Your assignment → Every line with the string "кабелей" should be copied from the data.

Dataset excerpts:
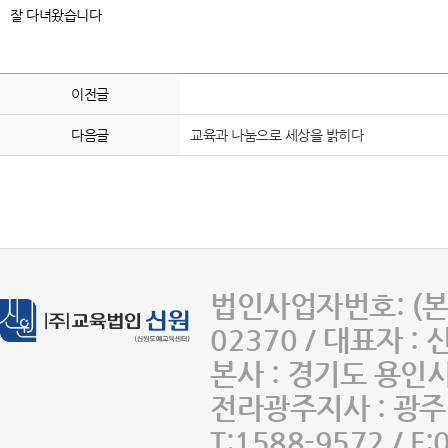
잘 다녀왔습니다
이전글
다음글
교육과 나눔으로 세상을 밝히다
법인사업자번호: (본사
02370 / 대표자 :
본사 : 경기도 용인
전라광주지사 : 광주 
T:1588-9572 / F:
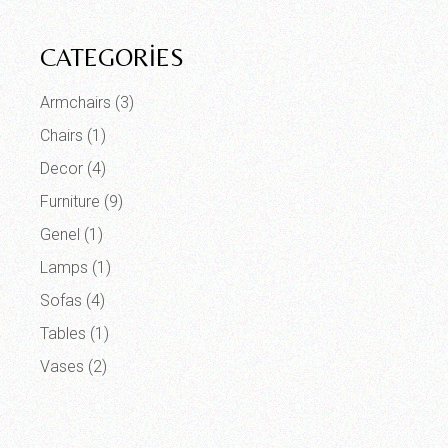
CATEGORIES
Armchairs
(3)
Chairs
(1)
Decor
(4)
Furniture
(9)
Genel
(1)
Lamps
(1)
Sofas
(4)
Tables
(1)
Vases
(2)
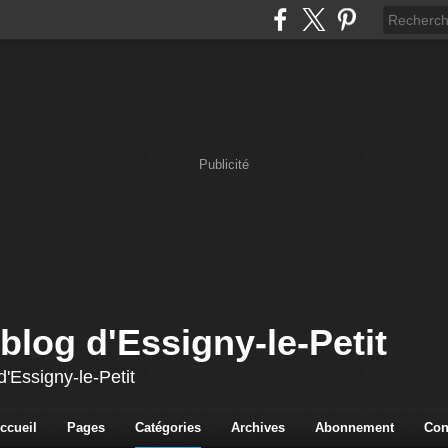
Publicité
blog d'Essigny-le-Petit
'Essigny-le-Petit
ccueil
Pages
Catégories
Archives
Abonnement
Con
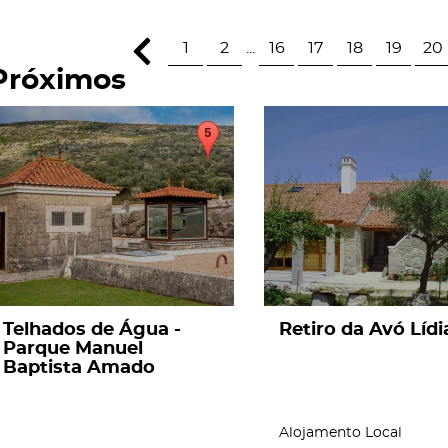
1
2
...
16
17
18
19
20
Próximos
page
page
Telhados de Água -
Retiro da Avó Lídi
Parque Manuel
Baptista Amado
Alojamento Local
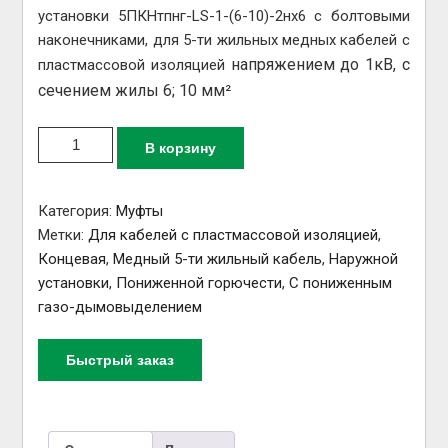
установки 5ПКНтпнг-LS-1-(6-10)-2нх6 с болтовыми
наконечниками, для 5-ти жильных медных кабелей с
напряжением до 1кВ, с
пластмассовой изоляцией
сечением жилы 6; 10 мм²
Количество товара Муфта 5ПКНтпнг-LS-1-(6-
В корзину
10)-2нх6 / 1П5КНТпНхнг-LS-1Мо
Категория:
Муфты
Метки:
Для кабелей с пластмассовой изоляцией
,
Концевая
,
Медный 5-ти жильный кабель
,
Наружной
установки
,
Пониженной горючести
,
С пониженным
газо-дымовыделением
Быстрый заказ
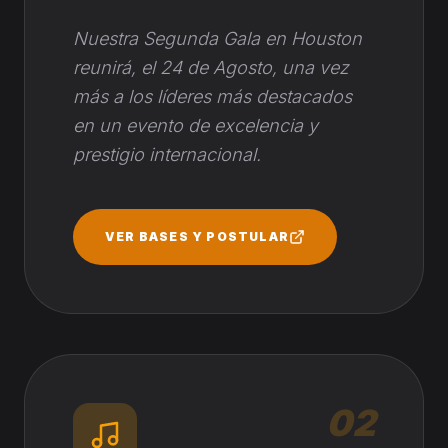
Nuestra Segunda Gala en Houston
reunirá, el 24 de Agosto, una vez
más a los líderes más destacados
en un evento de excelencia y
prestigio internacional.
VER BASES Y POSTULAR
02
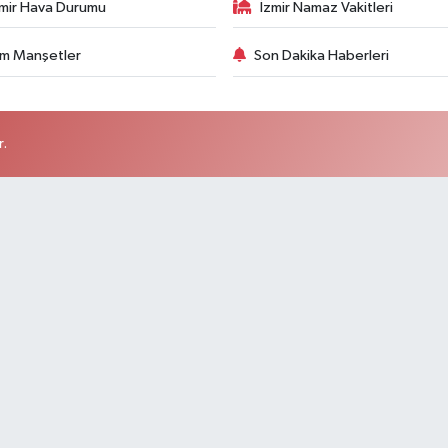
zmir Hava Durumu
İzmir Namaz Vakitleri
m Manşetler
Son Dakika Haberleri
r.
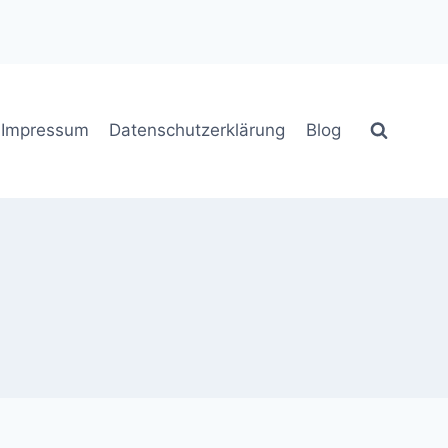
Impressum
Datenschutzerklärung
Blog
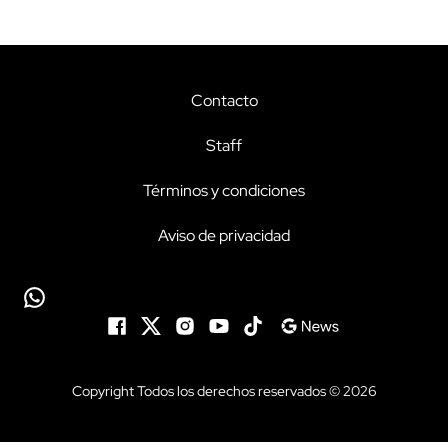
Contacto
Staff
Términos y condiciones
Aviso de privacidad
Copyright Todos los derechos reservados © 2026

---

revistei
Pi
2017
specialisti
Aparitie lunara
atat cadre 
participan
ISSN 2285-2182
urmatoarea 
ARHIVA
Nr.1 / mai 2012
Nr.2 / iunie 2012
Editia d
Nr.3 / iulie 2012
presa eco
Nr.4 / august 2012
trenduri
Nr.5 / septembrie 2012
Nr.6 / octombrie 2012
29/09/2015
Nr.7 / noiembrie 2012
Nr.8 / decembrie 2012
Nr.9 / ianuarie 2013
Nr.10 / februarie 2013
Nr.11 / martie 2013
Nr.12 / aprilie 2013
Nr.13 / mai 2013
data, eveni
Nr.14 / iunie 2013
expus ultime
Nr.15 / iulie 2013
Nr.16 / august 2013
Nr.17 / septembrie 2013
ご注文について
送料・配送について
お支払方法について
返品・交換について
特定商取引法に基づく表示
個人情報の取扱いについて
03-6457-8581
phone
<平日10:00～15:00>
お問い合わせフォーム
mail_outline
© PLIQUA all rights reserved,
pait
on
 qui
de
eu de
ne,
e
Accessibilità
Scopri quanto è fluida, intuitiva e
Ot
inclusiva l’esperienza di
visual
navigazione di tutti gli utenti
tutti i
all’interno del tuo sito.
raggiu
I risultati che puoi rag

Reply to the exercise →
наконечниками, для 5-ти жильных медных кабелей с
Для кабелей с пластмассовой изоляцией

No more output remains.